───── MATERIALS PROVIDED
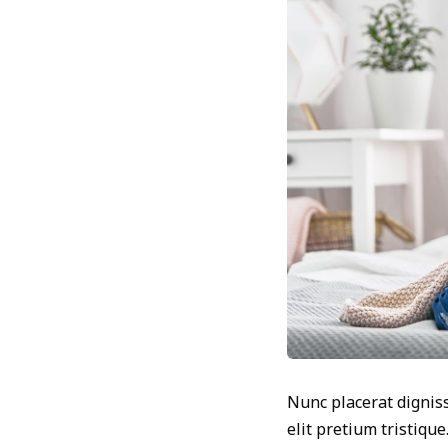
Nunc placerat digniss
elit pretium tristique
──────────
───── MATERIALS PROVIDED
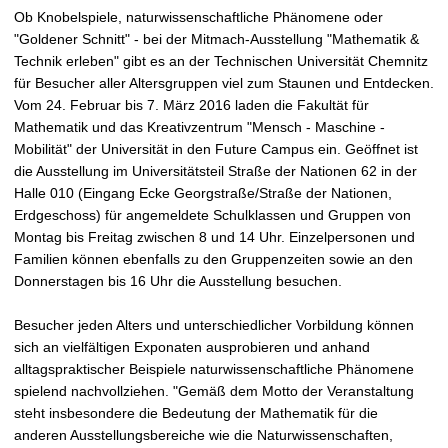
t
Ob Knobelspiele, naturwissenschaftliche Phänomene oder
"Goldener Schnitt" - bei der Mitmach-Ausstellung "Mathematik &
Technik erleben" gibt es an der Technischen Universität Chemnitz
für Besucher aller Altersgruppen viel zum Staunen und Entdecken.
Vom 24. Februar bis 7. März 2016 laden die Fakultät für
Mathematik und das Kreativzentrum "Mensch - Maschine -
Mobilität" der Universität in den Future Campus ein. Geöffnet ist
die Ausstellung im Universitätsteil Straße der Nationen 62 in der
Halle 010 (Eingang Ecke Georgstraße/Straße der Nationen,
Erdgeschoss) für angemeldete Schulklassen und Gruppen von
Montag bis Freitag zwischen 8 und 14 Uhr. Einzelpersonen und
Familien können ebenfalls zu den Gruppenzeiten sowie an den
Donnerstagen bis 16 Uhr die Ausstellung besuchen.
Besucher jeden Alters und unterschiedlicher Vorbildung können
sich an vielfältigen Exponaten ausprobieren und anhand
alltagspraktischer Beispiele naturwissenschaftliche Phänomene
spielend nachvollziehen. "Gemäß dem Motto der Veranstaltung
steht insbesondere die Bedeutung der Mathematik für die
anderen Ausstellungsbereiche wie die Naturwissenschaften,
──────────
■ TASK REQUIREMENTS
Reproduce exactly, and only, the part of the listing above that begins at the line with "sich an vielfältigen" and goes on through the line with "anderen Ausstellungsbereiche wie".

■ EXERCISE ANSWER
sich an vielfältigen Exponaten ausprobieren und anhand
alltagspraktischer Beispiele naturwissenschaftliche Phänomene
spielend nachvollziehen. "Gemäß dem Motto der Veranstaltung
steht insbesondere die Bedeutung der Mathematik für die
anderen Ausstellungsbereiche wie die Naturwissenschaften,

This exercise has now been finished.